-- Task instructions --
Produce as output only the lines below starting at the line with "Are you 18 years or older?" and continuing through the line with "En snickare i Spillersboda kan hjälpa till", each one exactly as written.

-- Study material --
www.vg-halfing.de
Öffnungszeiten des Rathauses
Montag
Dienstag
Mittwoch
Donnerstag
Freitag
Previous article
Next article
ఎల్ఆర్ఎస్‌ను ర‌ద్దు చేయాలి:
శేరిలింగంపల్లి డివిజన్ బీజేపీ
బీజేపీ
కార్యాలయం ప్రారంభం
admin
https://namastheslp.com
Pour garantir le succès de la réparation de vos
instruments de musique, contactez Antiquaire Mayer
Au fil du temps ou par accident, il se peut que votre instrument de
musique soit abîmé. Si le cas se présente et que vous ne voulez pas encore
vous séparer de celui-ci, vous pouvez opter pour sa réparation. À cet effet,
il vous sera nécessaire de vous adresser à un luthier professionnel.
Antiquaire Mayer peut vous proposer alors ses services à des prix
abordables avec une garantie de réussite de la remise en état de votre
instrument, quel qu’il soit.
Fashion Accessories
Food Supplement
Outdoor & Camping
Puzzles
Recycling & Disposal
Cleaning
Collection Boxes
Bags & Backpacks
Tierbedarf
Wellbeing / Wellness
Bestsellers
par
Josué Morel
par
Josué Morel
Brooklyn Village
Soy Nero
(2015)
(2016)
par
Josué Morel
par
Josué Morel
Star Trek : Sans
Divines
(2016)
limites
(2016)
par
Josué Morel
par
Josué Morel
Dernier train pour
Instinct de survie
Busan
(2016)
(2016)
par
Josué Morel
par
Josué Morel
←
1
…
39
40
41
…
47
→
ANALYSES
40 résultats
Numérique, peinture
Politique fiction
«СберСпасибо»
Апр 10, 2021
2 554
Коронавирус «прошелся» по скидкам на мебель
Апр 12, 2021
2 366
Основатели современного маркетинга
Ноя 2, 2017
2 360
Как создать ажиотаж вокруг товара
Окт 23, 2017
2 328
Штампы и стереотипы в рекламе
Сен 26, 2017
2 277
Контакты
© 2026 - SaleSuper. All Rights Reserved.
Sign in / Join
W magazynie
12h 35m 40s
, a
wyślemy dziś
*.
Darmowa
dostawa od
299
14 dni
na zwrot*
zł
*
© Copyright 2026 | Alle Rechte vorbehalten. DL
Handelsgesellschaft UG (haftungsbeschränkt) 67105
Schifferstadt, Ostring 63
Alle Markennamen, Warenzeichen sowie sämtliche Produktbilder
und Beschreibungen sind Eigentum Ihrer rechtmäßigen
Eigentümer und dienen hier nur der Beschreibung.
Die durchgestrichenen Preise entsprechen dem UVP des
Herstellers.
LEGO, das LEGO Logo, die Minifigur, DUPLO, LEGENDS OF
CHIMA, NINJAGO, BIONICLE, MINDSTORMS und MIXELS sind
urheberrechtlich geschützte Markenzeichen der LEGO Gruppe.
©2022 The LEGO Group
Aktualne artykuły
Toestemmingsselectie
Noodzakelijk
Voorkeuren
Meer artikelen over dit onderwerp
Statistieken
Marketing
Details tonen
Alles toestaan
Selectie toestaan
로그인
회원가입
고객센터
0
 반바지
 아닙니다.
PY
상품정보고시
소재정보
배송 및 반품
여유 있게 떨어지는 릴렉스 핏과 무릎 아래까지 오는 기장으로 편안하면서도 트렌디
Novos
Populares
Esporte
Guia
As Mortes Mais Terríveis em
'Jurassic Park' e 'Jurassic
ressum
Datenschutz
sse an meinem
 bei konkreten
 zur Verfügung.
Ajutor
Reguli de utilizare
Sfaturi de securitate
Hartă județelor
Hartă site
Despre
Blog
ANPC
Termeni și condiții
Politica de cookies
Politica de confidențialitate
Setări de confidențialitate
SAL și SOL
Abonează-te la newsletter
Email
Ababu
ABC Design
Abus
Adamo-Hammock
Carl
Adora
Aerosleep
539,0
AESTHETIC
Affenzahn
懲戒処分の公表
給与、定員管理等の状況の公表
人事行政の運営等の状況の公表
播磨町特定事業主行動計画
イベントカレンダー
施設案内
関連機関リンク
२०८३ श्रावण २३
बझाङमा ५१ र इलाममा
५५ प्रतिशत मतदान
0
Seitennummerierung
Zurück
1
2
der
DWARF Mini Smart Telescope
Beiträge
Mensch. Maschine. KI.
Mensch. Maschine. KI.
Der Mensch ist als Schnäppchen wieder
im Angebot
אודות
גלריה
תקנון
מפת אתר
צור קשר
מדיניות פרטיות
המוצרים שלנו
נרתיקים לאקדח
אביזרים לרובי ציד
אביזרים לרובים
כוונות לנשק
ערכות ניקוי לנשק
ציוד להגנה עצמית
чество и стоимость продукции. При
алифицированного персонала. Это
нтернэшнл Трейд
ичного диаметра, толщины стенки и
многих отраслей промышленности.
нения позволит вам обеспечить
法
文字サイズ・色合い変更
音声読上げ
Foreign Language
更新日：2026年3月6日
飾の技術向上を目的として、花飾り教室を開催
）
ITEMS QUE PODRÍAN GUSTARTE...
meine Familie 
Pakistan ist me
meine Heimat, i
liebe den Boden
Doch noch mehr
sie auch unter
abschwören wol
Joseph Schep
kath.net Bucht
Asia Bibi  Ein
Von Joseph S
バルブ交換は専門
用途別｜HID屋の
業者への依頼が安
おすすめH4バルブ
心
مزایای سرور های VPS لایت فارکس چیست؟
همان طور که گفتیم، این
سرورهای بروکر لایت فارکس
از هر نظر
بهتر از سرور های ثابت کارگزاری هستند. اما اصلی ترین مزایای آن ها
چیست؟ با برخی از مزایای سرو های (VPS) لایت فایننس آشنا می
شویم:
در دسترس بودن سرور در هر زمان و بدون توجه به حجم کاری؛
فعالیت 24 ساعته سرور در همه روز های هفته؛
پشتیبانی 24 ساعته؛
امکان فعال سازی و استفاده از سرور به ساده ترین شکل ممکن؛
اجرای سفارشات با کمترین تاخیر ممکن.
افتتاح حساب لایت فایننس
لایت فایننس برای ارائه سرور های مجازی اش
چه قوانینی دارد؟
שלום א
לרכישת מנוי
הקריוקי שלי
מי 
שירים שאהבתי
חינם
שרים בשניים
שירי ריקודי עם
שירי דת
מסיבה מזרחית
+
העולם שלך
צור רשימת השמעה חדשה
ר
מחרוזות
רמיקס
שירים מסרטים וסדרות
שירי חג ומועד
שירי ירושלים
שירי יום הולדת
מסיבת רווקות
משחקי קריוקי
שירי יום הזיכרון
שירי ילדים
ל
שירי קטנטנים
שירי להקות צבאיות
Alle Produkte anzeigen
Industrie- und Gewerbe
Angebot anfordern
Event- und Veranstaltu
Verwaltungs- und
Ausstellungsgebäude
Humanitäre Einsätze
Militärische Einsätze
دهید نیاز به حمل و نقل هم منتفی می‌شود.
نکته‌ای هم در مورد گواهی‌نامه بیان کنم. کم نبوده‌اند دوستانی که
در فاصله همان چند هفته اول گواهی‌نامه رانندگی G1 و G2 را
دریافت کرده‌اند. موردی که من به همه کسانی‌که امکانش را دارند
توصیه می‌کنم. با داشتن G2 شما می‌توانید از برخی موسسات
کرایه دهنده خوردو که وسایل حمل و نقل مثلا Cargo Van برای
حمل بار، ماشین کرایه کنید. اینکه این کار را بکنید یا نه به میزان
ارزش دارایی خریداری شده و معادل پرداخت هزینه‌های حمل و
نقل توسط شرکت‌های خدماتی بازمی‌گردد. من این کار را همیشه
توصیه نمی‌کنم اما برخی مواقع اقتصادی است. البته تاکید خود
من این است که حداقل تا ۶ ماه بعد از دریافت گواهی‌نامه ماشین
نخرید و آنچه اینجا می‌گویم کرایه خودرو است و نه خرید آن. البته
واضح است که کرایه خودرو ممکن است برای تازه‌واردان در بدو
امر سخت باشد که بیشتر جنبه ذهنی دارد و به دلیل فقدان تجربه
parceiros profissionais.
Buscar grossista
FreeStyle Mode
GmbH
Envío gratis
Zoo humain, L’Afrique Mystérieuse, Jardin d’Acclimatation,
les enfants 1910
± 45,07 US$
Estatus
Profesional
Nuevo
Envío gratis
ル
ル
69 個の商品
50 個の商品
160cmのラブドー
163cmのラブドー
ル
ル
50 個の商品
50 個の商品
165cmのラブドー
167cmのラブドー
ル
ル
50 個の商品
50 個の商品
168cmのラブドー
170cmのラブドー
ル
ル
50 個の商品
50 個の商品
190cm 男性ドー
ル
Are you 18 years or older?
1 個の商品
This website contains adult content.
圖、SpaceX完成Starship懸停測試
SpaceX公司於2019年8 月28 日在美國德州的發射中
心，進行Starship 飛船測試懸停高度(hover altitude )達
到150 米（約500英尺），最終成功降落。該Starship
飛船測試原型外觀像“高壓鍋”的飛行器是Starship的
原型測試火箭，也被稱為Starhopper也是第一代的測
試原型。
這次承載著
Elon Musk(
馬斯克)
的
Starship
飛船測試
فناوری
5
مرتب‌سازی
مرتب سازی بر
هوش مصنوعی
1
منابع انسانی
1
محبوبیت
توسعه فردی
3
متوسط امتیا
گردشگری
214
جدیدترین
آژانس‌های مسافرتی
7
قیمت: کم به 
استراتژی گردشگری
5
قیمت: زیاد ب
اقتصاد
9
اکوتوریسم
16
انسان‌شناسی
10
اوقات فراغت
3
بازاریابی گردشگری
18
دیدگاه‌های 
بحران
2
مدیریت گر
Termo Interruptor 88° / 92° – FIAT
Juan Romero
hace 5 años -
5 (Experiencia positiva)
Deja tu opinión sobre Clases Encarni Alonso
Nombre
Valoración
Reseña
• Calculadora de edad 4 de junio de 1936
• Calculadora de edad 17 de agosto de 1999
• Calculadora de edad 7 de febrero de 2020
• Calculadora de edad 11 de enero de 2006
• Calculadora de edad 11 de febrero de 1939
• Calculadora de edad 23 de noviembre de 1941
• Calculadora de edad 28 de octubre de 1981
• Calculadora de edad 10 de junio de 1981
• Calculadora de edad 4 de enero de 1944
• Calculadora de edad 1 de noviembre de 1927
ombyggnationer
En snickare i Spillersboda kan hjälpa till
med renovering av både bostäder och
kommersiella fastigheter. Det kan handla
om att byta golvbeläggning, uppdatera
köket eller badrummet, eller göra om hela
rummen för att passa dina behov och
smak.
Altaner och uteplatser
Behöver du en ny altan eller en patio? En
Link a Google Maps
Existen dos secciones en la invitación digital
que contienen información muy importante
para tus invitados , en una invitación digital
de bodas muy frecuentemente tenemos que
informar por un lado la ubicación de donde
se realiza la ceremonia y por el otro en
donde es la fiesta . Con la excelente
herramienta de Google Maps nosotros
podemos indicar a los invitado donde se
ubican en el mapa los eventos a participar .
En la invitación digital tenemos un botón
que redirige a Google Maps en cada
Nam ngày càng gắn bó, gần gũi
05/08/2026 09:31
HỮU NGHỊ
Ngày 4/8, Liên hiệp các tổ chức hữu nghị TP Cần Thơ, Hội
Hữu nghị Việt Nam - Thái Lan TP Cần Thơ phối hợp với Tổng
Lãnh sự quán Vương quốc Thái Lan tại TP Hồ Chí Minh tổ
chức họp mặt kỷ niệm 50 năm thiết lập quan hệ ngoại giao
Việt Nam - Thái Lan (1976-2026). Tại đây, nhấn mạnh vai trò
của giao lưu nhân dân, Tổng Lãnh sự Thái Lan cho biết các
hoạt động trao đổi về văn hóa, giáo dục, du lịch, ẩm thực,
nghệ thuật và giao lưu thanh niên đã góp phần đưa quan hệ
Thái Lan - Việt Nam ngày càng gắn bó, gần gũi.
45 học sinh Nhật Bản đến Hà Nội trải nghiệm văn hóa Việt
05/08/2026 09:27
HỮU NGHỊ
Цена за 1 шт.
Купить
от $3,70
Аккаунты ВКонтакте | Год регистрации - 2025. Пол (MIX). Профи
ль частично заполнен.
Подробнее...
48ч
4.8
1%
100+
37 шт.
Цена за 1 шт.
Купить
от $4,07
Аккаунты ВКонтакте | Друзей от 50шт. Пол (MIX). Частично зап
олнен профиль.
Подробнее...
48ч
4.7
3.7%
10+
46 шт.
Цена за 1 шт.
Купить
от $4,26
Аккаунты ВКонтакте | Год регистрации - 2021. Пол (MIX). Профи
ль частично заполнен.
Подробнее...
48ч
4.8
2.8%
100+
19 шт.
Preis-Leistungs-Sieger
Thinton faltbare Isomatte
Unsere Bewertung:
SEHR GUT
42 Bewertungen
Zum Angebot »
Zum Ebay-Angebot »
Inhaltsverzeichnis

-- Output --
Are you 18 years or older?
1 個の商品
This website contains adult content.
圖、SpaceX完成Starship懸停測試
SpaceX公司於2019年8 月28 日在美國德州的發射中
心，進行Starship 飛船測試懸停高度(hover altitude )達
到150 米（約500英尺），最終成功降落。該Starship
飛船測試原型外觀像“高壓鍋”的飛行器是Starship的
原型測試火箭，也被稱為Starhopper也是第一代的測
試原型。
這次承載著
Elon Musk(
馬斯克)
的
Starship
飛船測試
فناوری
5
مرتب‌سازی
مرتب سازی بر
هوش مصنوعی
1
منابع انسانی
1
محبوبیت
توسعه فردی
3
متوسط امتیا
گردشگری
214
جدیدترین
آژانس‌های مسافرتی
7
قیمت: کم به 
استراتژی گردشگری
5
قیمت: زیاد ب
اقتصاد
9
اکوتوریسم
16
انسان‌شناسی
10
اوقات فراغت
3
بازاریابی گردشگری
18
دیدگاه‌های 
بحران
2
مدیریت گر
Termo Interruptor 88° / 92° – FIAT
Juan Romero
hace 5 años -
5 (Experiencia positiva)
Deja tu opinión sobre Clases Encarni Alonso
Nombre
Valoración
Reseña
• Calculadora de edad 4 de junio de 1936
• Calculadora de edad 17 de agosto de 1999
• Calculadora de edad 7 de febrero de 2020
• Calculadora de edad 11 de enero de 2006
• Calculadora de edad 11 de febrero de 1939
• Calculadora de edad 23 de noviembre de 1941
• Calculadora de edad 28 de octubre de 1981
• Calculadora de edad 10 de junio de 1981
• Calculadora de edad 4 de enero de 1944
• Calculadora de edad 1 de noviembre de 1927
ombyggnationer
En snickare i Spillersboda kan hjälpa till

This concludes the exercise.